A = np.random.normal(0.2, 0.02, size=N)

sol = np.zeros(A.shape)

for i, a in enumerate(A):
s, = fsolve(lambda y:y - np.exp(a * y), 1)
sol[i] = s

ybar = np.mean(sol)
s_y = np.std(sol)

print ybar, s_y, s_y / ybar

import matplotlib.pyplot as plt
count, bins, ignored = plt.hist(sol)
plt.savefig('images/implicit-uncertainty.png')

1.29887470397 0.0465110111613 0.0358086973433


We get approximately the same answer, and you can see here the distribution of solution values is not quite normal. We compute the standard deviation anyway, and find the standard deviation is about 3.6%. It would be nice to have some analytical method to estimate this uncertainty. So far I have not figured that out.

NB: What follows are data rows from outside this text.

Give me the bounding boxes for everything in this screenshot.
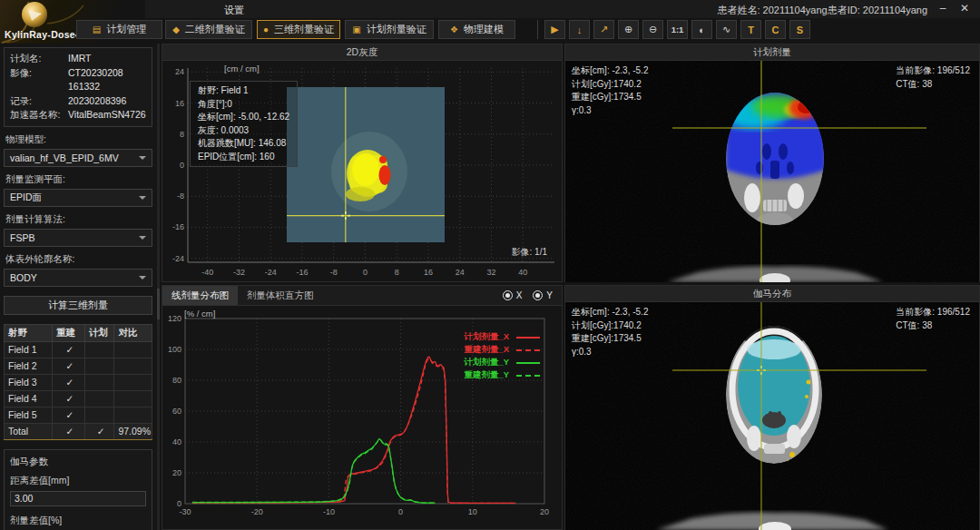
download-icon: ↓ (577, 25, 583, 35)
export-button[interactable]: ↗ (593, 20, 614, 39)
curve-icon: ∿ (722, 24, 730, 35)
table-row[interactable]: Field 3✓ (5, 374, 152, 390)
menu-settings[interactable]: 设置 (224, 4, 244, 17)
table-row[interactable]: Field 1✓ (5, 341, 152, 358)
physics-model-label: 物理模型: (5, 133, 151, 146)
accelerator-label: 加速器名称: (10, 108, 68, 123)
s-tool-icon: S (797, 25, 803, 35)
svg-text:40: 40 (518, 268, 527, 277)
body-contour-value: BODY (10, 272, 37, 283)
legend-entry: 重建剂量_X (464, 344, 540, 356)
chart-unit-label: [% / cm] (184, 309, 215, 319)
text-tool-icon: T (748, 25, 754, 35)
col-field: 射野 (5, 324, 53, 341)
close-button[interactable]: ✕ (955, 1, 975, 16)
play-button[interactable]: ▶ (544, 20, 565, 39)
tab-label: 物理建模 (464, 23, 504, 36)
radio-y[interactable]: Y (533, 290, 553, 300)
panel-gamma-title: 伽马分布 (565, 286, 979, 302)
patient-info: 患者姓名: 20211104yang患者ID: 20211104yang (717, 4, 927, 17)
svg-text:24: 24 (456, 268, 465, 277)
svg-text:100: 100 (168, 345, 181, 354)
record-label: 记录: (10, 94, 68, 109)
plan-info-group: 计划名:IMRT 影像:CT20230208 161332 记录:2023020… (4, 47, 152, 127)
tab-3d-dose-verify[interactable]: ● 三维剂量验证 (257, 20, 340, 39)
tab-label: 三维剂量验证 (274, 23, 334, 36)
radio-x-dot (503, 290, 513, 300)
gamma-params-title: 伽马参数 (10, 456, 146, 468)
svg-text:-24: -24 (265, 268, 277, 277)
svg-text:20: 20 (540, 507, 549, 516)
svg-text:80: 80 (172, 376, 181, 385)
panel-plan-dose: 计划剂量 (564, 44, 980, 282)
curve-button[interactable]: ∿ (716, 20, 737, 39)
one-to-one-button[interactable]: 1:1 (667, 20, 688, 39)
zoom-out-button[interactable]: ⊖ (642, 20, 663, 39)
table-row[interactable]: Field 5✓ (5, 407, 152, 423)
accelerator-value: VitalBeamSN4726 (68, 108, 146, 123)
svg-text:40: 40 (172, 437, 181, 447)
sidebar-splitter[interactable] (157, 44, 160, 530)
record-value: 20230208396 (68, 94, 146, 109)
col-rebuild: 重建 (52, 324, 84, 341)
download-button[interactable]: ↓ (569, 20, 590, 39)
svg-text:-16: -16 (296, 268, 308, 277)
tab-physics-modeling[interactable]: ❖ 物理建模 (438, 20, 515, 39)
distance-diff-input[interactable] (10, 491, 146, 506)
svg-text:-20: -20 (251, 507, 263, 516)
tab-plan-management[interactable]: ▤ 计划管理 (76, 20, 162, 39)
c-tool-button[interactable]: C (765, 20, 786, 39)
col-plan: 计划 (84, 324, 114, 341)
panel-2d-title: 2D灰度 (162, 44, 562, 61)
chevron-down-icon (139, 276, 146, 280)
dose-algorithm-label: 剂量计算算法: (5, 213, 151, 226)
svg-text:-32: -32 (233, 268, 245, 277)
svg-text:16: 16 (175, 99, 184, 108)
plan-name-label: 计划名: (10, 52, 68, 66)
zoom-in-button[interactable]: ⊕ (618, 20, 639, 39)
compute-3d-dose-button[interactable]: 计算三维剂量 (4, 296, 152, 315)
s-tool-button[interactable]: S (789, 20, 810, 39)
panel-line-dose: 线剂量分布图 剂量体积直方图 X Y -30-20-10010200204060… (162, 285, 563, 530)
body-contour-select[interactable]: BODY (4, 269, 152, 287)
svg-text:0: 0 (177, 499, 181, 508)
image-row: 影像:CT20230208 161332 (10, 66, 146, 94)
tab-2d-dose-verify[interactable]: ◆ 二维剂量验证 (165, 20, 252, 39)
svg-text:-8: -8 (177, 191, 184, 201)
record-row: 记录:20230208396 (10, 94, 146, 109)
text-tool-button[interactable]: T (740, 20, 761, 39)
contrast-button[interactable]: ◐ (691, 20, 712, 39)
tab-line-dose-profile[interactable]: 线剂量分布图 (162, 286, 238, 305)
gamma-overlay-right: 当前影像: 196/512 CT值: 38 (896, 306, 970, 332)
gamma-params-group: 伽马参数 距离差值[mm] 剂量差值[%] 剂量阈值[%] 计算类型 中心剂量 (4, 449, 152, 530)
plan-dose-overlay-right: 当前影像: 196/512 CT值: 38 (896, 64, 970, 91)
svg-text:8: 8 (395, 268, 399, 277)
dose-algorithm-select[interactable]: FSPB (4, 229, 152, 247)
contrast-icon: ◐ (699, 25, 705, 35)
svg-text:-24: -24 (172, 254, 184, 263)
svg-text:120: 120 (168, 314, 181, 323)
field-info-overlay: 射野: Field 1 角度[°]:0 坐标[cm]: -5.00, -12.6… (190, 81, 298, 167)
monitor-plane-select[interactable]: EPID面 (4, 189, 152, 207)
table-row-total[interactable]: Total✓✓97.09% (5, 423, 152, 439)
chevron-down-icon (139, 236, 146, 240)
chart-tabbar: 线剂量分布图 剂量体积直方图 X Y (162, 286, 562, 306)
fields-table: 射野 重建 计划 对比 Field 1✓ Field 2✓ Field 3✓ F… (4, 324, 152, 440)
c-tool-icon: C (772, 25, 779, 35)
minimize-button[interactable]: – (933, 1, 953, 16)
plan-name-row: 计划名:IMRT (10, 52, 146, 66)
toolbar-separator (537, 20, 538, 39)
svg-text:-40: -40 (201, 268, 213, 277)
one-to-one-icon: 1:1 (671, 25, 684, 34)
legend-entry: 计划剂量_Y (464, 357, 540, 368)
chart-legend: 计划剂量_X重建剂量_X计划剂量_Y重建剂量_Y (464, 331, 540, 381)
svg-text:16: 16 (424, 268, 433, 277)
table-row[interactable]: Field 4✓ (5, 390, 152, 407)
sphere-icon: ● (263, 25, 269, 34)
tab-plan-dose-verify[interactable]: ▣ 计划剂量验证 (345, 20, 434, 39)
table-row[interactable]: Field 2✓ (5, 358, 152, 374)
tab-dvh[interactable]: 剂量体积直方图 (238, 286, 323, 305)
svg-text:32: 32 (486, 268, 495, 277)
radio-x[interactable]: X (503, 290, 523, 300)
physics-model-select[interactable]: valian_hf_VB_EPID_6MV (4, 149, 152, 167)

This method could have relevance in estimating the uncertainty in the friction factor for turbulent flow ($$Re > 2100$$). In that case we have the implicit equation $$\frac{1}{\sqrt{f_F}}=4.0 \log(Re \sqrt{f_F})-0.4$$. Uncertainties in the Re number would lead to uncertainties in the friction factor. Whether those uncertainties are larger than the uncertainties from the original correlation would require some investigation.

org-mode source

## Another approach to error propagation

| categories: statistics | tags: | View Comments

In the previous section we examined an analytical approach to error propagation, and a simulation based approach. There is another approach to error propagation, using the uncertainties module (https://pypi.python.org/pypi/uncertainties/). You have to install this package, e.g. pip install uncertainties. After that, the module provides new classes of numbers and functions that incorporate uncertainty and propagate the uncertainty through the functions. In the examples that follow, we repeat the calculations from the previous section using the uncertainties module.

import uncertainties as u

A = u.ufloat((2.5, 0.4))
B = u.ufloat((4.1, 0.3))
print A + B
print A - B

>>> >>> >>> 6.6+/-0.5
-1.6+/-0.5


Multiplication and division

F = u.ufloat((25, 1))
x = u.ufloat((6.4, 0.4))

t = F * x
print t

d = F / x
print d

>>> >>> >>> 160.0+/-11.8726576637
>>> >>> 3.90625+/-0.289859806243


Exponentiation

t = u.ufloat((2.03, 0.0203))
print t**5

from uncertainties.umath import sqrt
A = u.ufloat((16.07, 0.06))
print sqrt(A)
# print np.sqrt(A) # this does not work

from uncertainties import unumpy as unp
print unp.sqrt(A)

34.4730881243+/-1.72365440621
>>> >>> >>> >>> 4.00874045057+/-0.00748364738749
... >>> >>> 4.00874045057+/-0.00748364738749


Note in the last example, we had to either import a function from uncertainties.umath or import a special version of numpy that handles uncertainty. This may be a limitation of teh uncertainties package as not all functions in arbitrary modules can be covered. Note, however, that you can wrap a function to make it handle uncertainty like this.

import numpy as np

wrapped_sqrt = u.wrap(np.sqrt)
print wrapped_sqrt(A)

>>> >>> 4.00874045057+/-0.00748364738774


Propagation of errors in an integral

import numpy as np
import uncertainties as u

x = np.array([u.ufloat((1, 0.01)),
u.ufloat((2, 0.1)),
u.ufloat((3, 0.1))])

y = 2 * x

print np.trapz(x, y)

>>> >>> ... ... >>> >>> >>> >>> 8.0+/-0.600333240792


Chain rule in error propagation

v0 = u.ufloat((1.2, 0.02))
a = u.ufloat((3.0, 0.3))
t = u.ufloat((12.0, 0.12))

v = v0 + a * t
print v

>>> >>> >>> >>> 37.2+/-3.61801050303


A real example? This is what I would setup for a real working example. We try to compute the exit concentration from a CSTR. The idea is to wrap the “external” fsolve function using the uncertainties.wrap function, which handles the units. Unfortunately, it does not work, and it is not clear why. But see the following discussion for a fix.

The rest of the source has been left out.